Work instructions
Once the pictures are removed, return each record below exactly as written.

Data provided
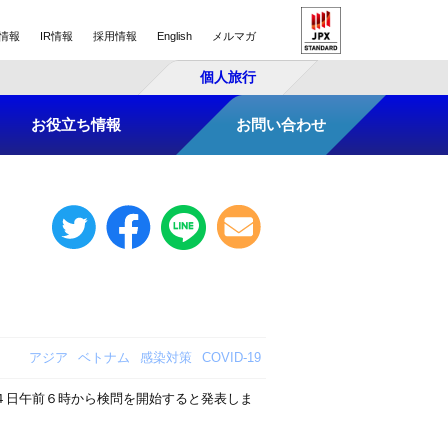
情報
IR情報
採用情報
English
メルマガ
個人旅行
お役立ち情報
お問い合わせ
アジア
ベトナム
感染対策
COVID-19
４日午前６時から検問を開始すると発表しま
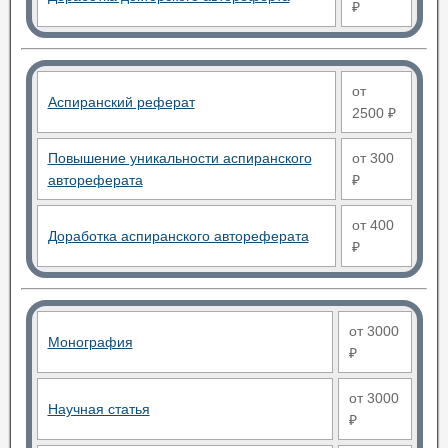
₽
от
Аспиранский реферат
2500 ₽
Повышение уникальности аспиранского
от 300
автореферата
₽
от 400
Доработка аспиранского автореферата
₽
от 3000
Монография
₽
от 3000
Научная статья
₽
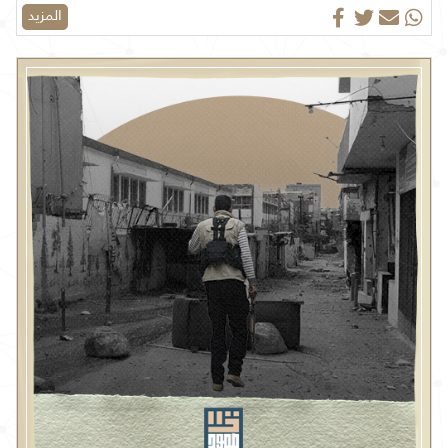
المزيد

Your response
情報
IR情報
採用情報
English
メルマガ
個人旅行
お役立ち情報
お問い合わせ
アジア
ベトナム
感染対策
COVID-19
４日午前６時から検問を開始すると発表しま
₽
от
Аспиранский реферат
2500 ₽
Повышение уникальности аспиранского
от 300
автореферата
₽
от 400
Доработка аспиранского автореферата
₽
от 3000
Монография
₽
от 3000
Научная статья
₽
المزيد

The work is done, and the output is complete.